Knowing the up-and-coming technologies and innovations in the industry you’re following is key to developing anyone’s expertise – journalists included. Plus, they read, write, and study about hundreds of companies every year. How many can say they do the same? Right, not you, if you are not a journalist. 

And you know, if you’ve been following our tips for PR, that you are supposed to pitch your story to journalists when you want them to cover you. So, journalists are used to hearing and reading pitches and can judge a company well based on their initial presentation.

The rules in live pitching and written media pitches are basically the same:

  • Get to the point immediately
  • Don’t beat around the bush
  • Showcase the problem and solution you are offering – focus on the impact!
  • Give them the framework of your collaboration (for investors, the money you are raising – for journalists, your story’s embargo, for example) 

We did what we always do: identified the top journalist experts in their respective fields, and pitched the idea of them being judges in a panel with investors, and other experts.

After all, we managed to get six top-tier media journalists to come to Maria 01. 

Kickoff for an ongoing relationship

Even if all journalists had heard of Maria 01, most hadn’t even visited the premises. So the event served as an opportunity to not just see all the great startup pitches, but to actually tour around the property and hear more about the great work that Maria 01 does for the tech community. And the best part? Many promised to come again – and even wrote stories about the pitching competition!

Here is what TiVi said about our Maria 365 semifinal pitching competition.

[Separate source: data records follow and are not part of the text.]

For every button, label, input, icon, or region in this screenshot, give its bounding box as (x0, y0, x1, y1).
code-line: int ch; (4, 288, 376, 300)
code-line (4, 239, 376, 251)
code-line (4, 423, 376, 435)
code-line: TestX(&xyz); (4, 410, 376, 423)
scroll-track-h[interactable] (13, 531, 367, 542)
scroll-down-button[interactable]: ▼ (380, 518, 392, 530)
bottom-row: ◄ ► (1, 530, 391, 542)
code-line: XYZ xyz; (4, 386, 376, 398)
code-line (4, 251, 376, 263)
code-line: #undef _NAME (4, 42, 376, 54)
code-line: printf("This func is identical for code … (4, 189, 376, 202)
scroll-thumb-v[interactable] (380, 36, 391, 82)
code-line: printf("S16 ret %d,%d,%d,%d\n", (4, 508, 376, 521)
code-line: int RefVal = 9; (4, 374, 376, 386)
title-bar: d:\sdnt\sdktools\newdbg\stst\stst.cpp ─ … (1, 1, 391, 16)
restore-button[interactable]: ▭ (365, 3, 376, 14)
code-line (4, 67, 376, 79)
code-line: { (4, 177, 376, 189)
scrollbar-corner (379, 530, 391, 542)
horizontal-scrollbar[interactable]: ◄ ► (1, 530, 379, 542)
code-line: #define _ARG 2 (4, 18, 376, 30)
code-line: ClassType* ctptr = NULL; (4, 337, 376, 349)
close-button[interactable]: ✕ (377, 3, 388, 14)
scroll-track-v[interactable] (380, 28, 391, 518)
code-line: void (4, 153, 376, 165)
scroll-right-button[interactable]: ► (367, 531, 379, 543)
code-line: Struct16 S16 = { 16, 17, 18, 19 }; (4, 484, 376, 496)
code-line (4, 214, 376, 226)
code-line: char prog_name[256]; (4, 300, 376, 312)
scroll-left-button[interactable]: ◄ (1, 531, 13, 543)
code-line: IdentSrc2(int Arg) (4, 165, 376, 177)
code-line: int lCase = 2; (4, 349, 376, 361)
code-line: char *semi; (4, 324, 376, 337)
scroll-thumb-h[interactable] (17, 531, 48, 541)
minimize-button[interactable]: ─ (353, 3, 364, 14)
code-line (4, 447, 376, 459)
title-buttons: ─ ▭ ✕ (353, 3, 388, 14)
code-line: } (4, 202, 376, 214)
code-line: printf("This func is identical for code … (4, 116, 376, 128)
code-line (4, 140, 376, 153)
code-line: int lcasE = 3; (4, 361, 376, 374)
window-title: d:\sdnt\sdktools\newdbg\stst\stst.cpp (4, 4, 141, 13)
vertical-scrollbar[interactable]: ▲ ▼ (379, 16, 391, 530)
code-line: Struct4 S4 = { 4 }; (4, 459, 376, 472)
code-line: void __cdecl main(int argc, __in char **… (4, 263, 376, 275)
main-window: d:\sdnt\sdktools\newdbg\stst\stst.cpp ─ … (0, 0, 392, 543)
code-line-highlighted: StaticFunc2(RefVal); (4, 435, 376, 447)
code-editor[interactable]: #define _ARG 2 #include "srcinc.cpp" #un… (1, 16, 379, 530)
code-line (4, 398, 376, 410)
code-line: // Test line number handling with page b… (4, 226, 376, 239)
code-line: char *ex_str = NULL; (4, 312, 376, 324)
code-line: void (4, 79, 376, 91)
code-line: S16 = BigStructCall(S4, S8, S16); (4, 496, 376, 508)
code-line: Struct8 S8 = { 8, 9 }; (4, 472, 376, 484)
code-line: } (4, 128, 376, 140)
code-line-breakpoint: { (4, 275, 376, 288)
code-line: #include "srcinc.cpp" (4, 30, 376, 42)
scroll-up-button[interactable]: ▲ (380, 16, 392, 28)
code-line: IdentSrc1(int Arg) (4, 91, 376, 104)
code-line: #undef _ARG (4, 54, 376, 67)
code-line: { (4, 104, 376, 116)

And to summarise, Public Relations offers many more opportunities than just writing and spamming hundreds of journalists with press releases. There are multiple ways to attract media attention to your company: thought leadership articles, event keynotes, or inviting journalists to be judges for a day – these are just some examples of how you can offer true value to the media and their readers.

No relationship works if you always offer just a cup of coffee at the local deli. Get creative, and impress journalists with a unique approach where you have considered their benefit – that’s how you’ll get the most out of it, as well.